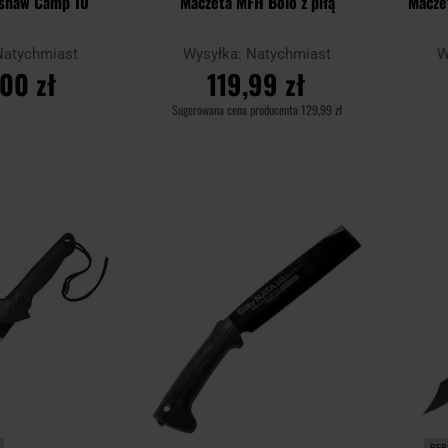
rshaw Camp 10
Maczeta MFH Bolo z piłą
Macze
Natychmiast
Wysyłka:
Natychmiast
W
00 zł
119,99 zł
Sugerowana cena producenta
129,99 zł
SZYKA
DO KOSZYKA
Dodaj
Dodaj
Porównaj
Porówn
do
do
schowka
schowka
PER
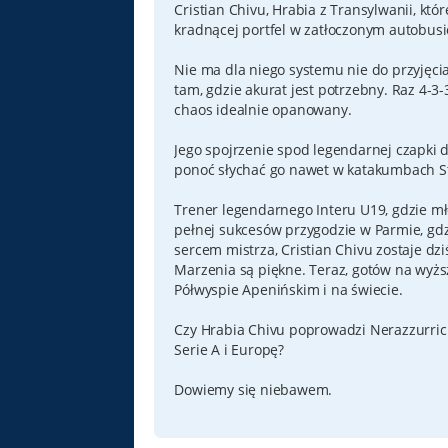
Cristian Chivu, Hrabia z Transylwanii, któ
kradnącej portfel w zatłoczonym autobusi
Nie ma dla niego systemu nie do przyjęcia
tam, gdzie akurat jest potrzebny. Raz 4-3-
chaos idealnie opanowany.
Jego spojrzenie spod legendarnej czapki d
ponoć słychać go nawet w katakumbach S
Trener legendarnego Interu U19, gdzie mł
pełnej sukcesów przygodzie w Parmie, gdz
sercem mistrza, Cristian Chivu zostaje dzi
Marzenia są piękne. Teraz, gotów na wyżs
Półwyspie Apenińskim i na świecie.
Czy Hrabia Chivu poprowadzi Nerazzurric
Serie A i Europę?
Dowiemy się niebawem.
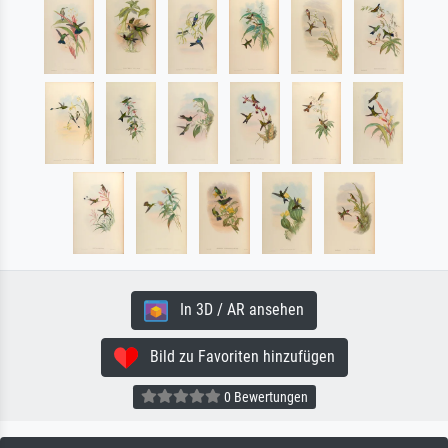
In 3D / AR ansehen
Bild zu Favoriten hinzufügen
0 Bewertungen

▸ WHAT IS EXPECTED:
Among the lines above, show every one that contains the string "Cristian".

▸ ANSWER SECTION:
Cristian Chivu, Hrabia z Transylwanii, któ
sercem mistrza, Cristian Chivu zostaje dzi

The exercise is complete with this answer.